For all of these reasons it is desirable to have the ability to escalate to progressively more complete restarts of a progressively wider range of components.

False Reports

Ideally a problem will be found by the internal monitoring agent on the affected node, which will automatically trigger a restart of the affected software on that node. Such prompt local action has the potential to fix the problem before other nodes even notice that there was a problem.

But suppose a central monitoring service notes that it has not received a heart-beat from process A. What might this mean?

It might mean that the node has failed.
It might mean that the process has failed.
It might mean that the system is loaded and the heart-beat message was delayed.
It might mean that a network error prevented or delayed the delivery of a heart-beat message.

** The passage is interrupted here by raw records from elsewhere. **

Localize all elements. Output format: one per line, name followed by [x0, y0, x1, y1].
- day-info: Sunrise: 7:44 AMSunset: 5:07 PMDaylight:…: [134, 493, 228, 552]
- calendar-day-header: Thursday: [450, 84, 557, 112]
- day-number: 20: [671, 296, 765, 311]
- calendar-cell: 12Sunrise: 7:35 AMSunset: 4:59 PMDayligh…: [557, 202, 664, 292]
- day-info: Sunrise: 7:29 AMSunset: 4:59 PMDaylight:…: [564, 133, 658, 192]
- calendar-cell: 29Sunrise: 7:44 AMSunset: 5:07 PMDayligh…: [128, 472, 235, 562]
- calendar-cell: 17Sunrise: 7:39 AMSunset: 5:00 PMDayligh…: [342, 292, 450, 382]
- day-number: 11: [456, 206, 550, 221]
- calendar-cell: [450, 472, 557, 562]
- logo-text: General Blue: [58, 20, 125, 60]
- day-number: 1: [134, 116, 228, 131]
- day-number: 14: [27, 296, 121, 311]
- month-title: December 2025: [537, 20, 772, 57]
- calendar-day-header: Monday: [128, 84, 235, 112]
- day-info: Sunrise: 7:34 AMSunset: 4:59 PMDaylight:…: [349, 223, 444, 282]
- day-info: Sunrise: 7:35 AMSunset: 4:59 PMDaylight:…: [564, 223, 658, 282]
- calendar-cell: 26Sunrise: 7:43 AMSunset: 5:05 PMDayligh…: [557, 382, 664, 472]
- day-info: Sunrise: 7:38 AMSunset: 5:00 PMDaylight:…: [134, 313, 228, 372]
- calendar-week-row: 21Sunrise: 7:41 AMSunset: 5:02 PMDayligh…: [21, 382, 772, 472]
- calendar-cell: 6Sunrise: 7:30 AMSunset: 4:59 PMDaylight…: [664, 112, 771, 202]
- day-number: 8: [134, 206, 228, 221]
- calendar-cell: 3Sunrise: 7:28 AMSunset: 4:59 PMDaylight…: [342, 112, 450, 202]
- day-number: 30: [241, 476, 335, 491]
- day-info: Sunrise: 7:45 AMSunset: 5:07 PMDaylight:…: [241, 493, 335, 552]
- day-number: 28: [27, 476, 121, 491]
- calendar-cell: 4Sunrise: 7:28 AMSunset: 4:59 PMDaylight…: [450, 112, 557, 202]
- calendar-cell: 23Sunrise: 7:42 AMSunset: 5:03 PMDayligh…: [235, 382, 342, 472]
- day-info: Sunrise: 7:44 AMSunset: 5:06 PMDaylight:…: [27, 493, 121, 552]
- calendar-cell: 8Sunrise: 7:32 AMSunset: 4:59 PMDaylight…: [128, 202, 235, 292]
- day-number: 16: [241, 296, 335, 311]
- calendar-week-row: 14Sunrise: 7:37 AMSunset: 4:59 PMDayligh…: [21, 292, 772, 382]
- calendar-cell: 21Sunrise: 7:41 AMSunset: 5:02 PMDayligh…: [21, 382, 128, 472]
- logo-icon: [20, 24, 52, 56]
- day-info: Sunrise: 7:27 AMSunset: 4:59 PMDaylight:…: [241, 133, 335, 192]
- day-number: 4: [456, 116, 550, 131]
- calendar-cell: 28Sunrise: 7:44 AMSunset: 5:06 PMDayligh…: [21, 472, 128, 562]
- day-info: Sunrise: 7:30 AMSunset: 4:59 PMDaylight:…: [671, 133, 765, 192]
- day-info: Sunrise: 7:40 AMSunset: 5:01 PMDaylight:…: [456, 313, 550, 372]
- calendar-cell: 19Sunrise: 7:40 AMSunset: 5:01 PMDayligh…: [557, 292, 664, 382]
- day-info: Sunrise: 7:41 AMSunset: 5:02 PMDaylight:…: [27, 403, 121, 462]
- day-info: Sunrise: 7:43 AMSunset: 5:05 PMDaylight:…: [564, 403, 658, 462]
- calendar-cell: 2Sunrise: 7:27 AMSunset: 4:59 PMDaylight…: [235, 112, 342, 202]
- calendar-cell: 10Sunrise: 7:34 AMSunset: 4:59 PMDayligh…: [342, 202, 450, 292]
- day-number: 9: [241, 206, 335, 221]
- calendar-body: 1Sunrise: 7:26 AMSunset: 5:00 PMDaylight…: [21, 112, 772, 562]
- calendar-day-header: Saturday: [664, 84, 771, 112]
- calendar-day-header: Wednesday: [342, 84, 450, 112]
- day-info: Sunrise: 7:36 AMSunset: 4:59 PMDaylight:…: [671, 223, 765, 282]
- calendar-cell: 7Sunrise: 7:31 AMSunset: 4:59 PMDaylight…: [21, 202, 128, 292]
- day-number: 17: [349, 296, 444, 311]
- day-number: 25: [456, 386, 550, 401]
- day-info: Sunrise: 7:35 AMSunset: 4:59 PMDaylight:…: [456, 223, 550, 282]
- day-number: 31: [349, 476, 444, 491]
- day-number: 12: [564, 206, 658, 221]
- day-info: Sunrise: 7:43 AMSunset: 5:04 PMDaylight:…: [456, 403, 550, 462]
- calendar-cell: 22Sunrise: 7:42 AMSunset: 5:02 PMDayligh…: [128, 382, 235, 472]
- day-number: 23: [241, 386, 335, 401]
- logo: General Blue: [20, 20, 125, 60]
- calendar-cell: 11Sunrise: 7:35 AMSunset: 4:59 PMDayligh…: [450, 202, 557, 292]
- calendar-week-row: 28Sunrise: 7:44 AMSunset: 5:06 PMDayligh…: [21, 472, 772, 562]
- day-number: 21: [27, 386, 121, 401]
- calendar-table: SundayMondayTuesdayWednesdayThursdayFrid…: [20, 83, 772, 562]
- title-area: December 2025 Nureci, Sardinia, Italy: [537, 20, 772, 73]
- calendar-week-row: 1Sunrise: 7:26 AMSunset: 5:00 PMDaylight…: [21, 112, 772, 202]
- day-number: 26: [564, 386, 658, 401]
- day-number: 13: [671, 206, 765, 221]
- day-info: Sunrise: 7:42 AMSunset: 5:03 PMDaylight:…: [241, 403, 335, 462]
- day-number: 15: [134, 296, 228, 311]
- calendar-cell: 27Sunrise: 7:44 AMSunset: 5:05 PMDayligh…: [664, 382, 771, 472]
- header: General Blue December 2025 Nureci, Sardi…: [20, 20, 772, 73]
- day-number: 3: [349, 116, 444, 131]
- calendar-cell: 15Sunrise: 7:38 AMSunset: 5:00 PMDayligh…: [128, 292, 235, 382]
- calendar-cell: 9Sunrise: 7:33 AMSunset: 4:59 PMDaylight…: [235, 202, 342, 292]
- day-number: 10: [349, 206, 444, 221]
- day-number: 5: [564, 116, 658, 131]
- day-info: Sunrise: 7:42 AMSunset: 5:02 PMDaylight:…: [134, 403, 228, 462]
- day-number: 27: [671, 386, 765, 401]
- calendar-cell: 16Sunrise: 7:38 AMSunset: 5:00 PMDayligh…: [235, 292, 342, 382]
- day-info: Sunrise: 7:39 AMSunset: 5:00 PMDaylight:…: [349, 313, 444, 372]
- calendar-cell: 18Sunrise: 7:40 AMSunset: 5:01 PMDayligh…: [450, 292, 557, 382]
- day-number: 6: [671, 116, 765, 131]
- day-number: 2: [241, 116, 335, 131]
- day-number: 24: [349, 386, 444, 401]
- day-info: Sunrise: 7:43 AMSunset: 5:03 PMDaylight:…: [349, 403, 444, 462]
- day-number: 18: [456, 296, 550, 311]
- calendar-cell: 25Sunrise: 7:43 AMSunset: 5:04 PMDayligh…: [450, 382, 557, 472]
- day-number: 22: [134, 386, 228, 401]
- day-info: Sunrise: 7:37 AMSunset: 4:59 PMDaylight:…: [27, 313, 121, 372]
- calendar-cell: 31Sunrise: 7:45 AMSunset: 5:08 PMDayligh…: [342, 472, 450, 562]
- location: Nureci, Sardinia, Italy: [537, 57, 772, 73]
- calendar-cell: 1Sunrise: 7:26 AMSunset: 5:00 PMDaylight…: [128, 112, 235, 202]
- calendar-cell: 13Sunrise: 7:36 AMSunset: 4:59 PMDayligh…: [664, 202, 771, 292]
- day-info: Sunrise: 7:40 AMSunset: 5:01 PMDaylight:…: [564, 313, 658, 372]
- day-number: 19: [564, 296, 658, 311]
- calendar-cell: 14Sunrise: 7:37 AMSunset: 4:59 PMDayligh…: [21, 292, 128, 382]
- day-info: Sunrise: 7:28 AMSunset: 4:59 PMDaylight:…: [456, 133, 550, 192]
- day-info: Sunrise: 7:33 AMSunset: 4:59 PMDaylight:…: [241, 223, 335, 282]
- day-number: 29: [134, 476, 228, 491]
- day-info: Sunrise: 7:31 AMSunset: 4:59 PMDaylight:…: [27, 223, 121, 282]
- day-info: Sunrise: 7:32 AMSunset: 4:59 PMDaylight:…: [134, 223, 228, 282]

Declaring a process to have failed can potentially be a very expensive operation. It might cause the cancellation and retransmission of all requests that had been sent to the failed process or node. It might cause other servers to start trying to recover work-in-progress from the failed process or node. And this recovery might involve a great deal of network traffic and system activity. We don't want to start an expensive fire-drill unless we are pretty certain that a process has failed.

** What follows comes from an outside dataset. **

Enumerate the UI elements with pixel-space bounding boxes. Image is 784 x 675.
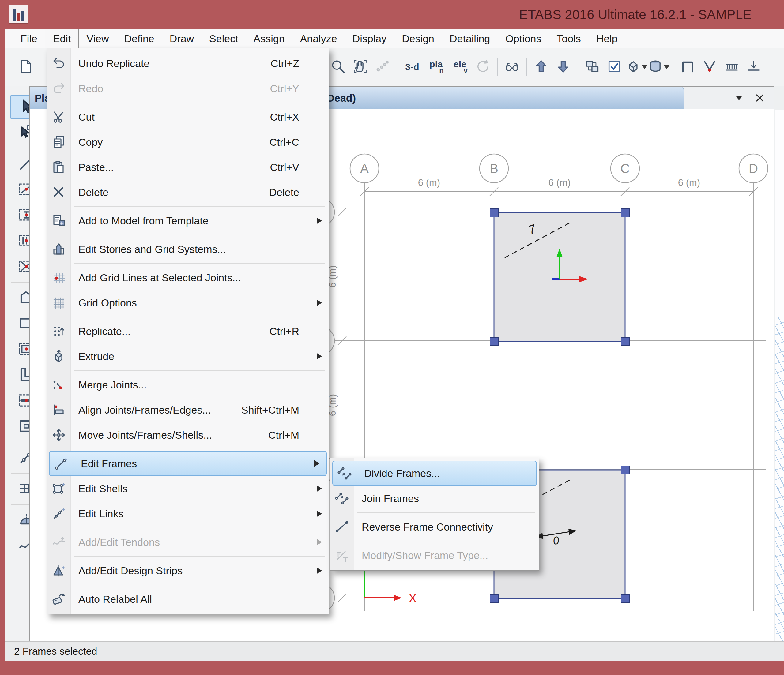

the best option would be for a failing process to detect its own problem, inform its partners, and shut-down cleanly.
if the failure is detected by a missing heart-beat, it may be wise to wait until multiple heart-beat messages have been missed before declaring the process to have failed.
in some cases, we might want to wait for multiple other processes/nodes to complain.

But there is a trade-off here. If we do not take the time to confirm suspected failures, we may suffer unnecessary service disruptions from forcing fail-overs from healthy servers. On the other hand, if we wait too long before initiating fail-overs, we are prolonging the service outage. These so-called "mark-out thresholds" often require a great deal of tuning.

Other Managed Restarts

As we consider failure and restart, there are two other interesting cases to note:

non-disruptive rolling upgrades ... if a system is capable of operating without some of its nodes, it is possible to achieve non-disruptive rolling software upgrades. We take nodes down, one-at-a-time, upgrade each to a new software release, and then reintegrate them into the service. There are two tricks associated with this:
- the new software must be up-wards compatible with the old software, so that new nodes can interoperate with old ones.
- if the rolling upgrade does not seem to be working, there needs to be an automatic fall-back option to return to the previous (working) release.
prophylactic reboots ... It has long been observed that many software systems become slower and more error prone the longer they run. The most common problem is memory leaks, but there are other types of bugs that can cause software systems to degrade over time. The right solution is probably to find and fix the bugs ... but many organizations seem unable to do this. One popular alternative is to automatically restart every system at a regular interval (e.g. a few hours or days).
If a system can continue operating in the face of node failures, it should be fairly simple to shut-down and restart nodes one at a time, on a regular schedule.